Similarly to lift, confidence preforms similarly. There is an increased variatio in co-occurance, even with the Roman Numerals, which may suggest other considerations about how the bills are structured. For example, in Roman Numeral VII the words ‘recommend’, ‘specif’, ‘known’, and ‘maximum’ were most likely to be present. In Roman Numeral VI ‘serv’, ‘studi’, ‘particip’, and ‘technic’ can be identified. This may provide an insight into how climate bills are structured, and the concerns hierachically nested in the text.

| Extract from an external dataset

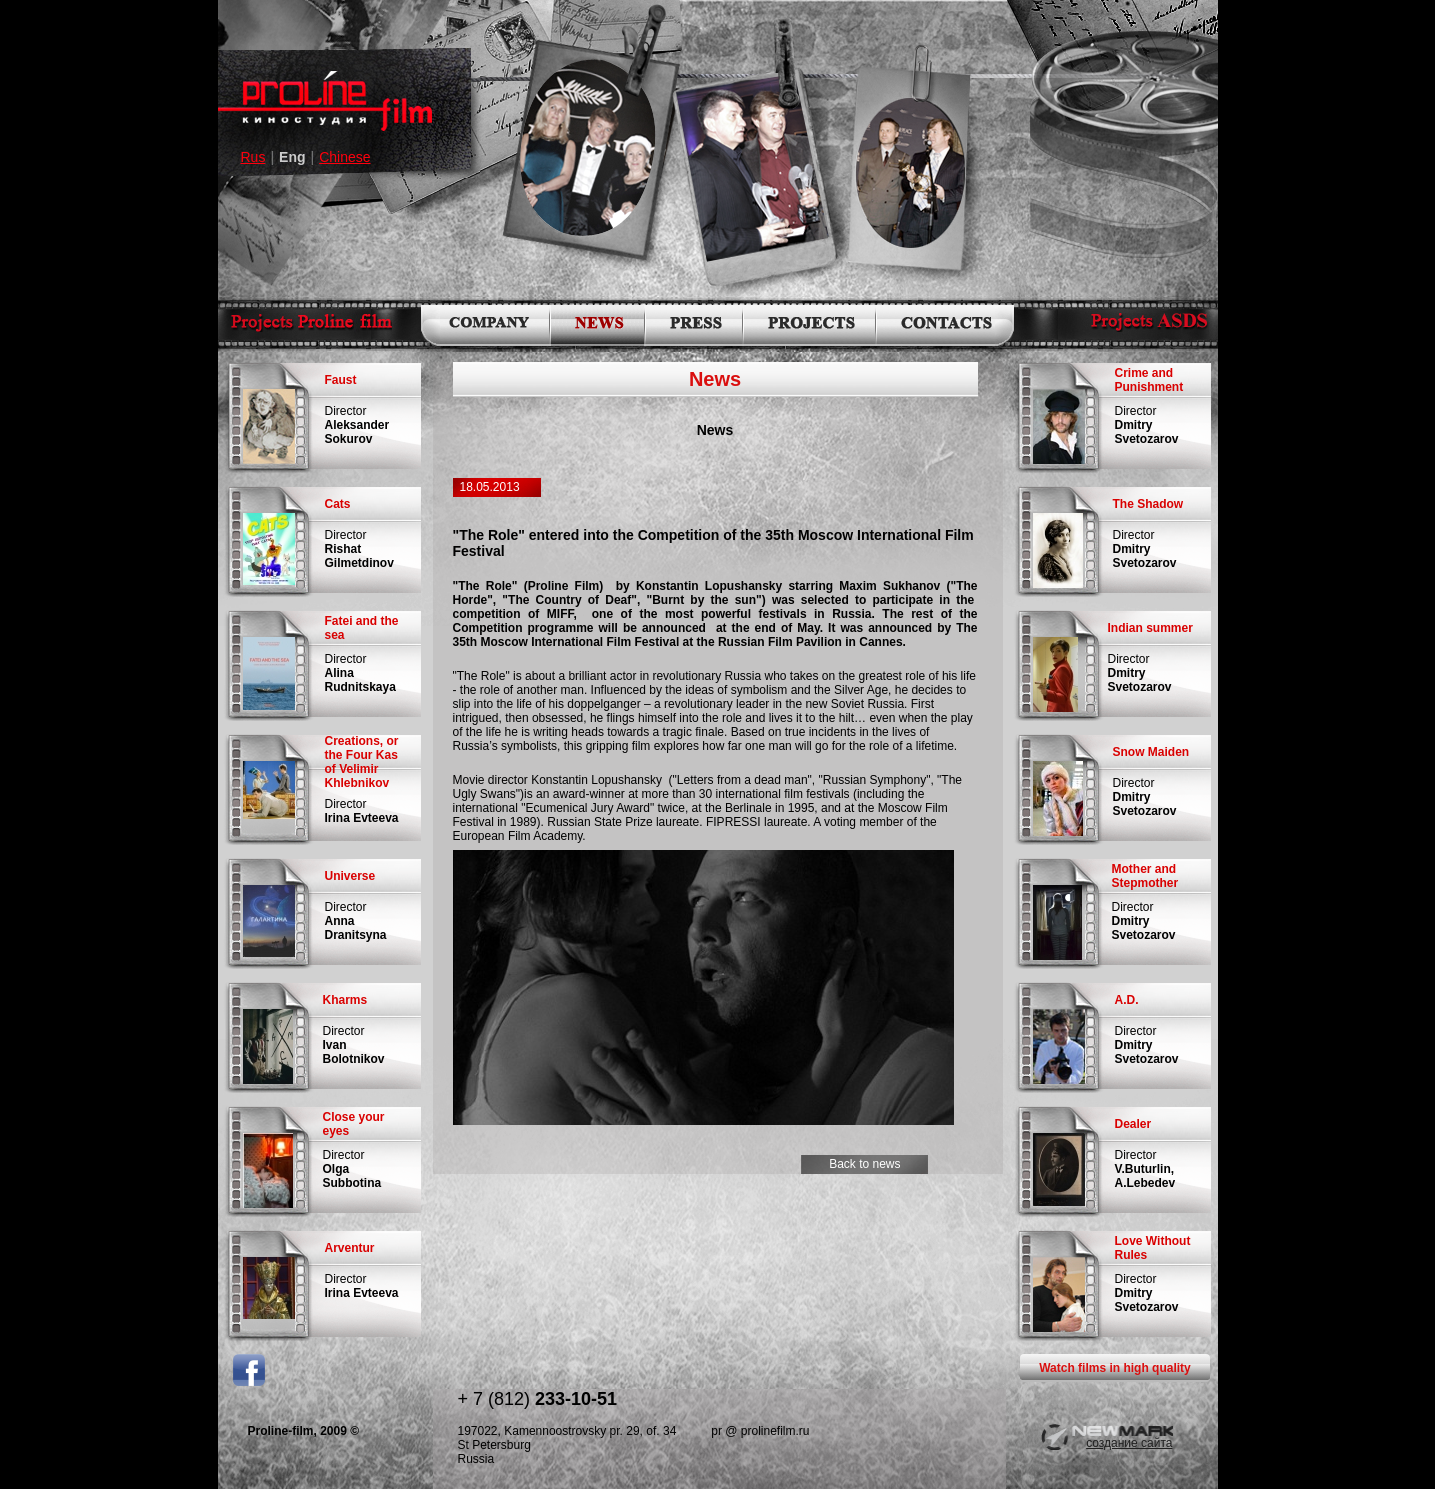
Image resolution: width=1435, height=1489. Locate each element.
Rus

rules	support	confidence	lift	count
{vii,viii} => {vi}	0.073230468	0.996666667	6.805	299
{recommend,vii} => {vi}	0.064413422	0.996212121	6.801896	263
{forth} => {set}	0.061719324	0.996047431	7.340906	252
{specif,vii} => {vi}	0.060739652	0.995983936	6.800338	248
{known,vii} => {vi}	0.05975998	0.995918367	6.799891	244
{maximum,vii} => {vi}	0.058290473	0.9958159	6.799191	238
{ix,vi} => {vii}	0.057555719	0.995762712	9.634358	235
{ix,vii} => {vi}	0.057555719	0.995762712	6.798828	235
{evalu,vii} => {vi}	0.057065883	0.995726496	6.798581	233
{dispos,solid} => {wast}	0.056576047	0.995689655	7.627394	231
{technic,vii} => {vi}	0.053637032	0.995454545	6.796724	219
{contentsth,sec} => {tabl}	0.051922606	0.995305164	10.15958	212
{serv,vii} => {vi}	0.051677688	0.995283019	6.795553	211
{studi,vii} => {vi}	0.051677688	0.995283019	6.795553	211
{particip,vii} => {vi}	0.05143277	0.995260664	6.7954	210

Conclusions:

Association Rule Mining illustrates co-occurance between words. The rules with the highest confidence and lift were overwhelmingly about the structure of the documents. The way in which lift and confidence are calculated, enable the top fifteen rules to be the most expected: roman numerals. For this corpus, support, may be more appropriate to understand the most likley associations. A few examples are “fall” to “speaker”, “coordinate” to “reccomend”, and “tribe” to “indian”. These rules suggest that a specific analysis requires a scoping term like ‘Republican’ or ‘Democrat’.

This specifically helps to answer questions about named concerns, like ‘climate’, ‘government’ or partisan affiliations. Republican was most affiliated with concerns about immigration and the physical action of cliamte change. Democrat was most affiliated with words of concern like ‘disproportion’, ‘fair’, or ‘threat’. Neither climate or government have clear overlap with either of the partisan associated rules. Association with the word ‘tribal’ (word choice was rationalized earlier) illustrated more co-occurance with words discussing mitigation like ‘promote’, ‘enforce’, and ‘mitigate’. The language used to construct narratives about climate change are politically siloed.